Based on this analysis, the best time for detecting Wood Thrush is at 5:05 AM. Now we can use this time to make predictions.

# add effort covariates to prediction 
pred_surface_eff <- pred_surface %>% 
  mutate(observation_date = ymd("2018-06-15"),
         year = year(observation_date),
         day_of_year = yday(observation_date),
         time_observations_started = t_peak,
         duration_minutes = 60,
         effort_distance_km = 1,
         number_observers = 1)

# predict
pred_rf <- predict(rf, data = pred_surface_eff, type = "response")
pred_rf <- pred_rf$predictions[, 2]
# add to prediction surface
pred_er <- bind_cols(pred_surface_eff, encounter_rate = pred_rf) %>% 
  select(latitude, longitude, encounter_rate) %>% 
  mutate(encounter_rate = pmin(pmax(encounter_rate, 0), 1))

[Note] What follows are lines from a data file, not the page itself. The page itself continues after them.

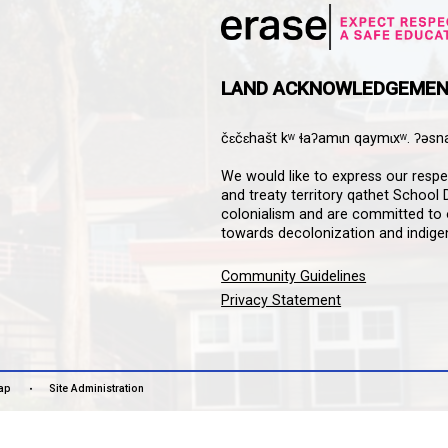
HOOL
Downloa
Guardian
informat
notifica
stay co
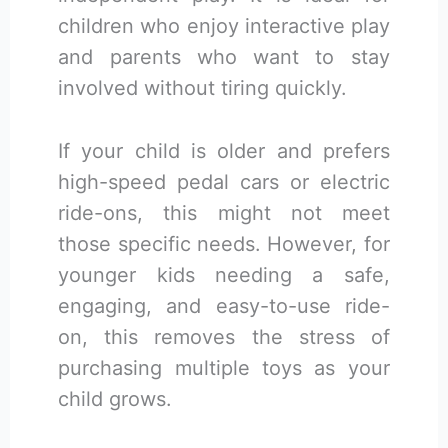
children who enjoy interactive play
and parents who want to stay
involved without tiring quickly.
If your child is older and prefers
high-speed pedal cars or electric
ride-ons, this might not meet
those specific needs. However, for
younger kids needing a safe,
engaging, and easy-to-use ride-
on, this removes the stress of
purchasing multiple toys as your
child grows.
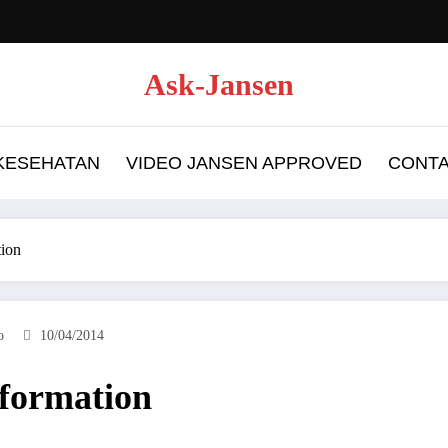
Ask-Jansen
 KESEHATAN
VIDEO JANSEN APPROVED
CONT
ion
o
10/04/2014
formation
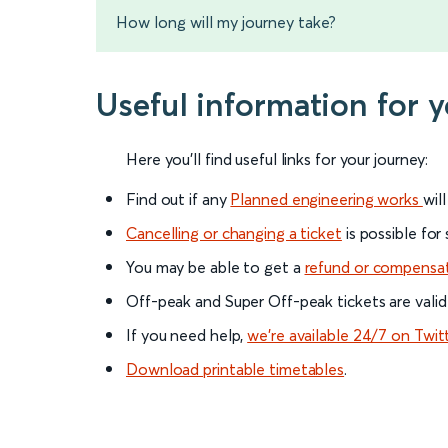
How long will my journey take?
Useful information for 
Here you'll find useful links for your journey:
Find out if any
Planned engineering works
wil
Cancelling or changing a ticket
is possible for
You may be able to get a
refund or compensa
Off-peak and Super Off-peak tickets are valid
If you need help,
we’re available 24/7 on Twit
Download printable timetables
.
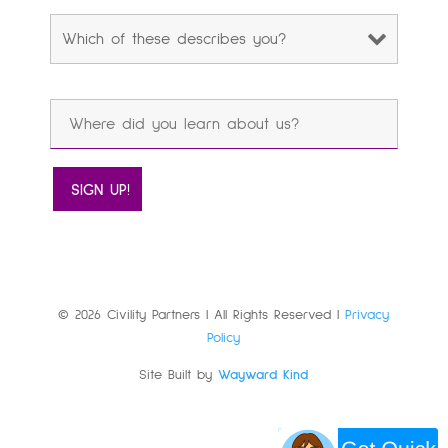
© 2026 Civility Partners | All Rights Reserved |
Privacy
Policy
Site Built by
Wayward Kind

Next, we’ll convert this data frame to spatial features using sf, then rasterize the points using the prediction surface raster template.

# rasterize predictions
r_pred <- pred_er %>% 
  # convert to spatial features
  st_as_sf(coords = c("longitude", "latitude"), crs = 4326) %>% 
  st_transform(crs = projection(r)) %>% 
  # rasterize
  rasterize(r)
r_pred <- r_pred[[-1]]

Finally, we can map these predictions!

# project predictions
r_pred_proj <- projectRaster(r_pred, crs = map_proj$proj4string, method = "ngb")

par(mar = c(3.5, 0.25, 0.25, 0.25))
# set up plot area
plot(bcr, col = NA, border = NA)
plot(ne_land, col = "#dddddd", border = "#888888", lwd = 0.5, add = TRUE)

# encounter rate
r_max <- ceiling(10 * cellStats(r_pred_proj, max)) / 10
brks <- seq(0, r_max, by = 0.025)
lbl_brks <- seq(0, r_max, by = 0.1)
# ebird status and trends color palette
pal <- abundance_palette(length(brks) - 1)
plot(r_pred_proj, 
     col = pal, breaks = brks, 
     maxpixels = ncell(r_pred_proj),
     legend = FALSE, add = TRUE)

# borders
plot(bcr, border = "#000000", col = NA, lwd = 1, add = TRUE)
plot(ne_state_lines, col = "#ffffff", lwd = 0.75, add = TRUE)
plot(ne_country_lines, col = "#ffffff", lwd = 1.5, add = TRUE)
box()

# legend
par(new = TRUE, mar = c(0, 0, 0, 0))
title <- "Wood Thrush Encounter Rate"
image.plot(zlim = range(brks), legend.only = TRUE, 
           col = pal, breaks = brks,
           smallplot = c(0.25, 0.75, 0.06, 0.09),
           horizontal = TRUE,
           axis.args = list(at = lbl_brks, labels = lbl_brks,
                            fg = "black", col.axis = "black",
                            cex.axis = 0.75, lwd.ticks = 0.5,
                            padj = -1.5),
           legend.args = list(text = title,
                              side = 3, col = "black",
                              cex = 1, line = 0))

10.5 Exercises

Now that you’ve completed this lesson, try modifying your script to complete at least one of the following exercises:

  1. How does changing the subsampling grid cell size affect the model performance?

  2. What happens to the predictions if you make them for an eBirder traveling further than 1 km, or birding for longer than 1 hour?

  3. Filter the data to only shorter duration checklists or shorter distances traveled. How does this affect model performance?

  4. An alternative approach to dealing with class imbalance, is to grid sample only the non-detections, while keeping all the detections. Try this subsampling approach and see what the affect is on the predictive performance metrics.